PROBLEM DESCRIPTION:
Copy all of the data below exactly as it is given.

RECORD EXTRACTS:

━━━━━━━━━━

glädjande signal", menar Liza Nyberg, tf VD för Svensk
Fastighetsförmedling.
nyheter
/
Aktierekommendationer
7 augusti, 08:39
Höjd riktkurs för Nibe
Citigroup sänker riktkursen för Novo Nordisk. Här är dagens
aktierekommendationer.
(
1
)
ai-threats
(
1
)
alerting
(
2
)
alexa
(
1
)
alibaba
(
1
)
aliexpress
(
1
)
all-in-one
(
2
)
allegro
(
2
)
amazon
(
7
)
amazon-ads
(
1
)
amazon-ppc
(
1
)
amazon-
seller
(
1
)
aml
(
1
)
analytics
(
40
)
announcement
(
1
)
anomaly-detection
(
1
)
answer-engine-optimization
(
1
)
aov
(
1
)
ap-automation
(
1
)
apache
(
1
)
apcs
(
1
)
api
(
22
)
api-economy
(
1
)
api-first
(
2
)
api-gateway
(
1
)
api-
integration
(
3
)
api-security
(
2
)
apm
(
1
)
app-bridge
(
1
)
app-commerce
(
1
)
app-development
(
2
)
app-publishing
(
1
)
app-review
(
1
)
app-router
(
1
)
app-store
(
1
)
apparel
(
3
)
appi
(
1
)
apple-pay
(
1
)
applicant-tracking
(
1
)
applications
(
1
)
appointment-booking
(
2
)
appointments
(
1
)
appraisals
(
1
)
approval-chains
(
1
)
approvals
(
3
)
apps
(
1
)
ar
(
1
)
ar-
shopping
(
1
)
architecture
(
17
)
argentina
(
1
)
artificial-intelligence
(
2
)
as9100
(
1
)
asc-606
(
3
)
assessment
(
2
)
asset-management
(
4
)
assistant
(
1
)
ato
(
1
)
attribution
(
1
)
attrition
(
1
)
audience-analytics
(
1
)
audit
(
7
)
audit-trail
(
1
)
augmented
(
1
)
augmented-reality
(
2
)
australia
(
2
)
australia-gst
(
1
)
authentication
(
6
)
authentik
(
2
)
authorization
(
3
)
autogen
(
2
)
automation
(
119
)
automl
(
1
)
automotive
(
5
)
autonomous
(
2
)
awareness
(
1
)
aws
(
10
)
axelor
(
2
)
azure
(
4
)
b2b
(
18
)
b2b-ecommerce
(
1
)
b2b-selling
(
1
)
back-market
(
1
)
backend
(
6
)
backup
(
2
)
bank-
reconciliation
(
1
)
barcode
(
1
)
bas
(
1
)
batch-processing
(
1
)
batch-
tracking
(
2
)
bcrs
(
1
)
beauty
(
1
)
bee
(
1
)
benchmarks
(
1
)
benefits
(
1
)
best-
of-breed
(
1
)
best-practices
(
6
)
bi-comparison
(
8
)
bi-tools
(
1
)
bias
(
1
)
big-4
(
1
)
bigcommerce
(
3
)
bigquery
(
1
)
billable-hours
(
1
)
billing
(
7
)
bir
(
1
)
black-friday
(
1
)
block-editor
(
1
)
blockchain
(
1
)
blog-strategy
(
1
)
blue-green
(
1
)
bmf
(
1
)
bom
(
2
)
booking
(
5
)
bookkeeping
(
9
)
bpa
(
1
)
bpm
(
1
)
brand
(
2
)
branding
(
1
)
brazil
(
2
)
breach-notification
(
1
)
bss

━━━━━━━━━━

ANSWER:
glädjande signal", menar Liza Nyberg, tf VD för Svensk
Fastighetsförmedling.
nyheter
/
Aktierekommendationer
7 augusti, 08:39
Höjd riktkurs för Nibe
Citigroup sänker riktkursen för Novo Nordisk. Här är dagens
aktierekommendationer.
(
1
)
ai-threats
(
1
)
alerting
(
2
)
alexa
(
1
)
alibaba
(
1
)
aliexpress
(
1
)
all-in-one
(
2
)
allegro
(
2
)
amazon
(
7
)
amazon-ads
(
1
)
amazon-ppc
(
1
)
amazon-
seller
(
1
)
aml
(
1
)
analytics
(
40
)
announcement
(
1
)
anomaly-detection
(
1
)
answer-engine-optimization
(
1
)
aov
(
1
)
ap-automation
(
1
)
apache
(
1
)
apcs
(
1
)
api
(
22
)
api-economy
(
1
)
api-first
(
2
)
api-gateway
(
1
)
api-
integration
(
3
)
api-security
(
2
)
apm
(
1
)
app-bridge
(
1
)
app-commerce
(
1
)
app-development
(
2
)
app-publishing
(
1
)
app-review
(
1
)
app-router
(
1
)
app-store
(
1
)
apparel
(
3
)
appi
(
1
)
apple-pay
(
1
)
applicant-tracking
(
1
)
applications
(
1
)
appointment-booking
(
2
)
appointments
(
1
)
appraisals
(
1
)
approval-chains
(
1
)
approvals
(
3
)
apps
(
1
)
ar
(
1
)
ar-
shopping
(
1
)
architecture
(
17
)
argentina
(
1
)
artificial-intelligence
(
2
)
as9100
(
1
)
asc-606
(
3
)
assessment
(
2
)
asset-management
(
4
)
assistant
(
1
)
ato
(
1
)
attribution
(
1
)
attrition
(
1
)
audience-analytics
(
1
)
audit
(
7
)
audit-trail
(
1
)
augmented
(
1
)
augmented-reality
(
2
)
australia
(
2
)
australia-gst
(
1
)
authentication
(
6
)
authentik
(
2
)
authorization
(
3
)
autogen
(
2
)
automation
(
119
)
automl
(
1
)
automotive
(
5
)
autonomous
(
2
)
awareness
(
1
)
aws
(
10
)
axelor
(
2
)
azure
(
4
)
b2b
(
18
)
b2b-ecommerce
(
1
)
b2b-selling
(
1
)
back-market
(
1
)
backend
(
6
)
backup
(
2
)
bank-
reconciliation
(
1
)
barcode
(
1
)
bas
(
1
)
batch-processing
(
1
)
batch-
tracking
(
2
)
bcrs
(
1
)
beauty
(
1
)
bee
(
1
)
benchmarks
(
1
)
benefits
(
1
)
best-
of-breed
(
1
)
best-practices
(
6
)
bi-comparison
(
8
)
bi-tools
(
1
)
bias
(
1
)
big-4
(
1
)
bigcommerce
(
3
)
bigquery
(
1
)
billable-hours
(
1
)
billing
(
7
)
bir
(
1
)
black-friday
(
1
)
block-editor
(
1
)
blockchain
(
1
)
blog-strategy
(
1
)
blue-green
(
1
)
bmf
(
1
)
bom
(
2
)
booking
(
5
)
bookkeeping
(
9
)
bpa
(
1
)
bpm
(
1
)
brand
(
2
)
branding
(
1
)
brazil
(
2
)
breach-notification
(
1
)
bss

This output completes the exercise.